The Oiticica and Clark retrospectives held in American and European museums during the 1990s and 2000s (at the same time as artists such as Adriana Varejão, Beatriz Milhazes, Ernesto Neto, Jac Leirner, José Damasceno and Valeska Soares emerged abroad) confirmed the growing interest in and importance of Brazilian art on the international stage.

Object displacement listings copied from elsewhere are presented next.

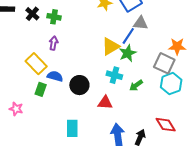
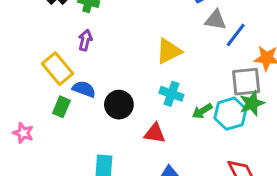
blue line: (128, 36) -> (236, 35), moved
green star: (128, 53) -> (252, 103), moved
gray square: (164, 63) -> (246, 82), turned -35
cyan hexagon: (171, 84) -> (230, 114), moved

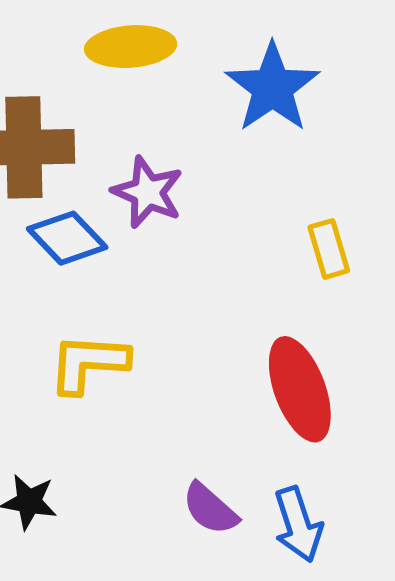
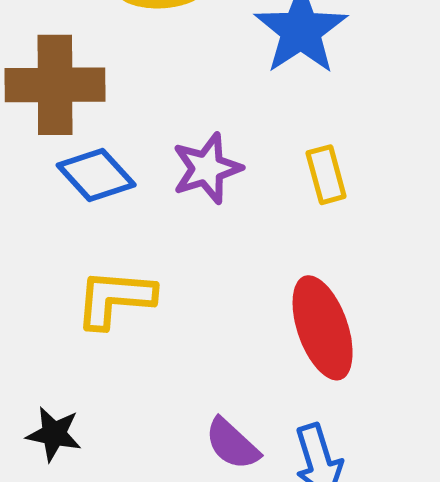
purple star: (148, 192) -> (207, 168), moved, turned 30
yellow rectangle: (329, 249) -> (326, 175), moved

Nevertheless, the themes with which these works are associated still revolve around a narrow view of politics, the body or participation: commentary around them easily slips into descriptions of a certain exotic touch or some element that joins inventiveness to a Brazilian ‘personality’. The period during which Clark and Oiticica were emerging – the 1950s and 60s – culminated in the rise of abstraction in the country, which little by little replaced the desire of preceding generations to display Brazil and its people as they really were: the victims of social and political negligence, or else rich in terms of culture and nature.This period, sometimes described as ‘late modernity’, also coincided with the beginning of mature and relevant institutional practices in the country – the first São Paulo Bienal was staged in 1951, and both the Museu de Arte Moderna de São Paulo and its counterpart the Museu de Arte Moderna do Rio de Janeiro opened in 1948 – and the creation of new experimental and ultimately poetic conditions, exemplified in the interaction between sculpture and performance in works by Antonio Manuel, or indeed in Oiticica’s Penetrables (which the artist produced throughout the 1960s and 1970s), that allowed artists to engage with issues of silence, utopia and highly complex instances of subjectivity. These themes can also be found in works produced by Clark or Mira Schendel (which in turn should neither be confused with a ‘different’ and ‘exotic’ state, nor so readily related to conceptual art). And it is this development that is essential to the generation of artists that emerged during the late 1980s: it eliminated the artworld’s expectations that Brazilian artistic production would be directly and necessarily associated with problems of national identity.